Work through the records that follow and return each line containing the word "tussen".

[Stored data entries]

- - -

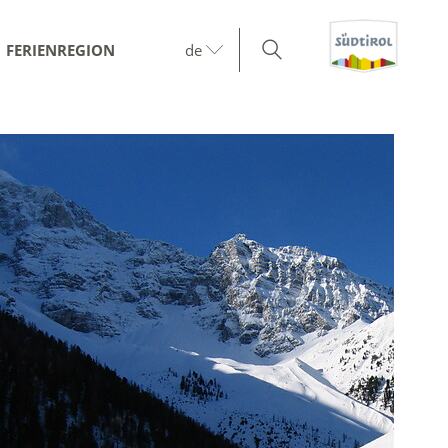
FERIENREGION
de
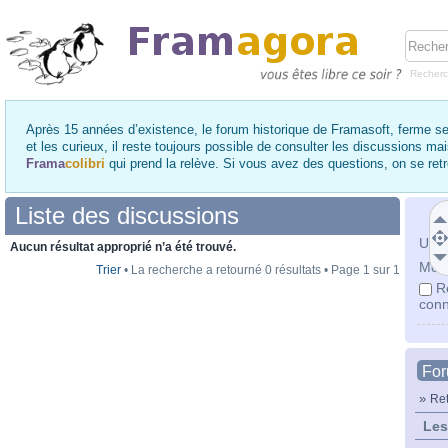
Recher
Après 15 années d’existence, le forum historique de Framasoft, ferme se
et les curieux, il reste toujours possible de consulter les discussions ma
Frama
colibri
qui prend la relève. Si vous avez des questions, on se re
Liste des discussions
Utili
Aucun résultat approprié n’a été trouvé.
Mot 
Trier
• La recherche a retourné 0 résultats • Page
1
sur
1
R
conn
Fo
»
Ret
Les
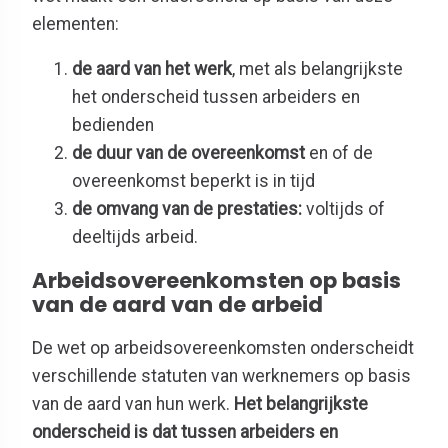
elementen:
de aard van het werk
, met als belangrijkste
het onderscheid tussen arbeiders en
bedienden
de duur van de overeenkomst
en of de
overeenkomst beperkt is in tijd
de omvang van de prestaties:
voltijds of
deeltijds arbeid.
Arbeidsovereenkomsten op basis
van de aard van de arbeid
De wet op arbeidsovereenkomsten onderscheidt
verschillende statuten van werknemers op basis
van de aard van hun werk.
Het belangrijkste
onderscheid is dat tussen arbeiders en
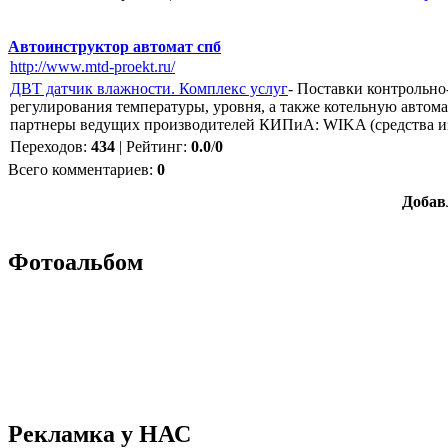
Автоинструктор автомат спб
http://www.mtd-proekt.ru/
ДВТ датчик влажности. Комплекс услуг
- Поставки контрольно
регулирования температуры, уровня, а также котельную авто
партнеры ведущих производителей КИПиА: WIKA (средства и
Переходов
:
434
|
Рейтинг
:
0.0
/
0
Всего комментариев
:
0
Добав
Фотоальбом
Рекламка у НАС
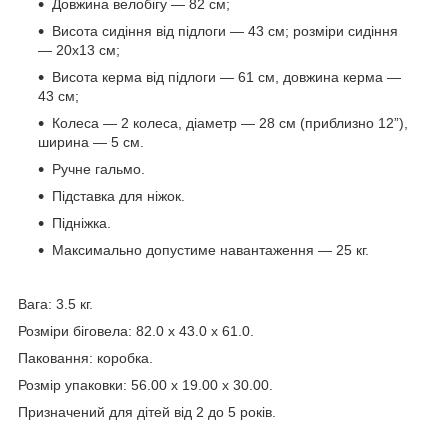
Довжина велобігу — 82 см;
Висота сидіння від підлоги — 43 см; розміри сидіння
— 20х13 см;
Висота керма від підлоги — 61 см, довжина керма —
43 см;
Колеса — 2 колеса, діаметр — 28 см (приблизно 12”),
ширина — 5 см.
Ручне гальмо.
Підставка для ніжок.
Підніжка.
Максимально допустиме навантаження — 25 кг.
Вага: 3.5 кг.
Розміри біговела: 82.0 x 43.0 x 61.0.
Паковання: коробка.
Розмір упаковки: 56.00 x 19.00 x 30.00.
Призначений для дітей від 2 до 5 років.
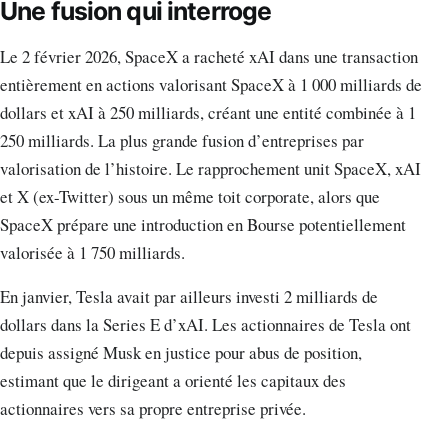
Une fusion qui interroge
Le 2 février 2026, SpaceX a racheté xAI dans une transaction
entièrement en actions valorisant SpaceX à 1 000 milliards de
dollars et xAI à 250 milliards, créant une entité combinée à 1
250 milliards. La plus grande fusion d’entreprises par
valorisation de l’histoire. Le rapprochement unit SpaceX, xAI
et X (ex-Twitter) sous un même toit corporate, alors que
SpaceX prépare une introduction en Bourse potentiellement
valorisée à 1 750 milliards.
En janvier, Tesla avait par ailleurs investi 2 milliards de
dollars dans la Series E d’xAI. Les actionnaires de Tesla ont
depuis assigné Musk en justice pour abus de position,
estimant que le dirigeant a orienté les capitaux des
actionnaires vers sa propre entreprise privée.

- - -

## [Answer box]
het onderscheid tussen arbeiders en
onderscheid is dat tussen arbeiders en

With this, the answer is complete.